Daß Hunde Schuld am Robbentod tragen, hatten schon am Montag auch die Forscher des niederländischen Nationalinstituts für öffentliche Gesundheit und Umweltschutz in Pieterburen behauptet. Sie machen ebenfalls den Hundestaupevirus oder zumindest einen sehr ähnlichen Virus als alleinige Ursache der Tiertragödie verantwortlich. Einen lächerlich simplen Infektionsweg bot der niederländische Biologe Albert Osterhaus dabei als plausibel an: Ein Hund könnte eine Robbe am Strand gebissen haben. Eine ähnliche Vermutung hegen seine Kollegen in Dänemark, nur, in ihrer Theorie ist der allesentscheidende Biß in Grönland geschehen. Das haben sie aus der Tatsache gefolgert, daß seit Jahrzehnten erstmals wieder in dänischen Gewässern grönländische Robben beobachtet worden sind. Und dort habe es schließlich die Epidemie unter den Schlittenhunden gegeben. Ausgebreitet hätte sich das Robbensterben dann mit der Nahrungsuche der grönländischen Seehunde, die im Sommer in westeuropäische Gewässer wandern sollen. Völlig verwirrt wird der Seehund-Freund aber dann, wenn in niederländischen Forscherkreisen geäußert wird, möglicherweise hätten die Robben die Schlittenhunde angesteckt und nicht umgekehrt. Allemal unbestritten ist, daß sich Grönlands Hunde auch gerne über den Speck der Robben hermachen. Die neuen Erkenntnisse der Niederländer sind bei ihren Forscherkollegen überwiegend auf Skepsis gestoßen. Bereits letzte Woche erklärten Niederländer, die Ursache des massenhaften Robbentodes geklärt zu haben. Gleichzeitig hatten sie sich aber in Schweigen gehüllt und auf eine Vereinbarung mit der angesehenen britischen Wissenschaftzeitung 'Nature‘ verwiesen. Abgemacht war, daß die Forschungsergebnisse erst heute, am Erscheinungstag von 'Nature‘, veröffentlicht werden. Um der wachsenden Kritik an der Geheimnistuerei zuvorzukommen, hatten die niederländischen Behörden aber schon am letzten Montag eine Pressekonferenz anberaumt und die wesentlichen Neuigkeiten verkündet.

Der Leiter der niedersächsischen Seehund-Aufzuchtstation in Norddeich, Rabenstein, nannte seine niederländischen Kollegen „unseriös“. Sie hätten schon mehrfach behauptet, die Ursache des Robbensterbens entdeckt zu haben. Der Erfolgsmeldung aus Pieterburen, einen Impfstoff gegen den tödlichen Virus entwickelt zu haben, hielt er entgegen: „Den gibt es noch nicht.“ Bisher seien allenfalls die Grundlagen bekannt, die zur Herstellung eines Serums führen könnten. Ein Sprecher des Veterinärmedizinischen Instituts im schwedischen Uppsala torpedierte die holländische Erfolgsmeldungen am selben Tag von einer anderen Seite. Er erklärte eine großangelegte Impfaktion für die wenigen noch gesunden und wild lebenden Tiere für unmöglich.

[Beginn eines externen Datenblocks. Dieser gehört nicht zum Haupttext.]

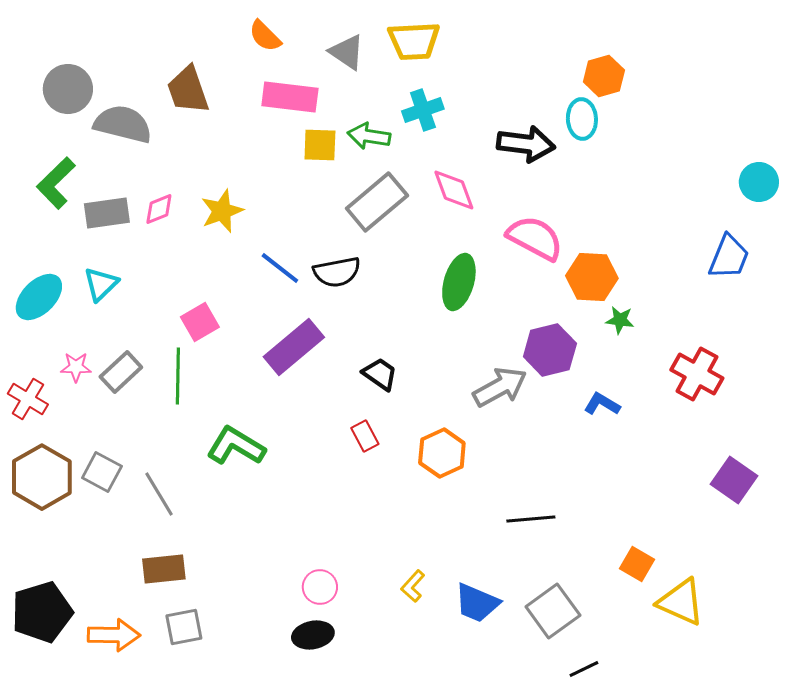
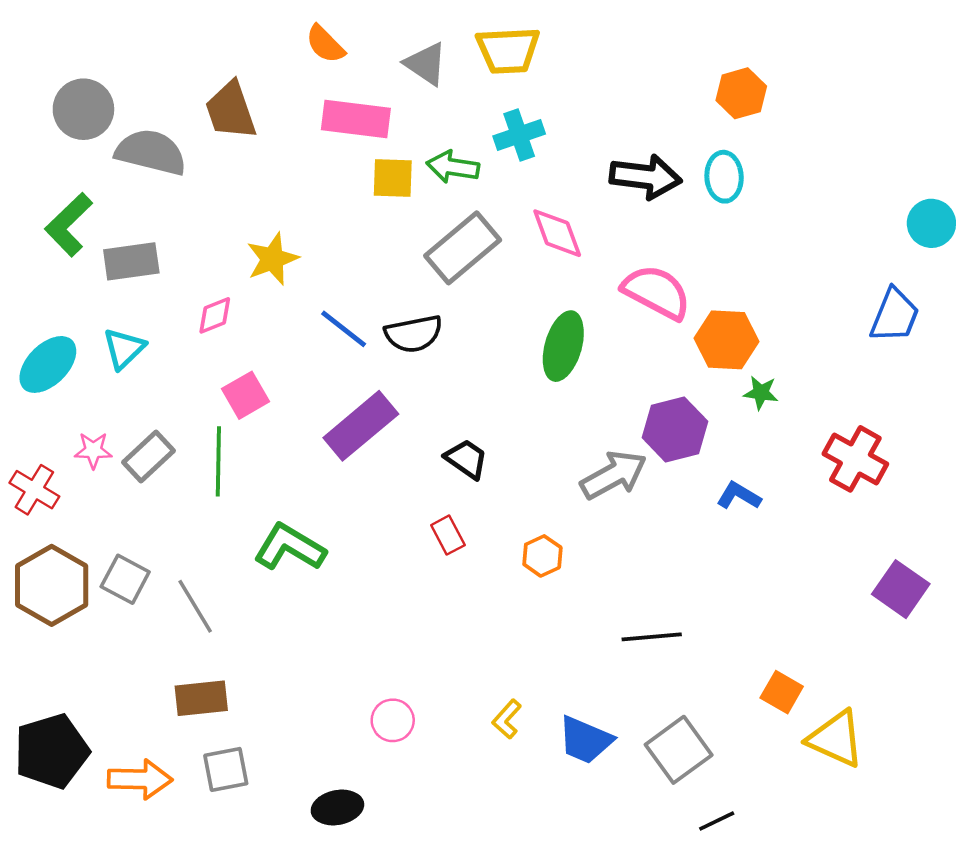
cyan ellipse: (582, 119) -> (724, 177), moved
pink diamond: (159, 209) -> (215, 315), moved
orange hexagon: (442, 453) -> (542, 556), size x0.7
black ellipse: (313, 635) -> (337, 808), moved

Skeptisch beäugt werden die vermeintlichen Rettungsbotschaften auch in Schleswig-Holsteins Umweltministerium. Den Worten des Sprechers Christoph Adam zufolge geht das Umweltministerium nach wie vor davon aus, daß das Immumsystem der Mereestiere durch die Schadstoffe in Nord- und Ostsee so stark belastet ist, daß es den natürlichen Krankheitserregern, wie Viren und Parasiten, nicht mehr widerstehen kann. Der Kieler Umweltminister ließ süffisant vermerken, die Ergebnisse der niederländischen Forscher seien zwar wissenschaftlich interessant. Sie änderten aber nichts an der Tatsache, daß bei der Bekämpfung der Ursachen des Robbensterbens das Gesamt-Ökosystem Nordsee betrachtet werden müßte. Ein Mitarbeiter der Verwaltung des Nationalparks Niedersächsisches Wattenmeer erklärte zu den Spekulationen: „Dann müßte die Seuche von Grönland - ohne Norwegen zu berühren - ins Kattegatt gekommen sein“.

Der wissenschaftliche Disput geht weiter, und die Anzahl der verreckten Seehunde hat die 80-Prozentmarke schon fast erreicht. Wenn acht von zehn Tieren in der Population gestorben sind, muß nach Ansicht der Wissenschaftler mit dem Aussterben der Gattung gerechnet werden.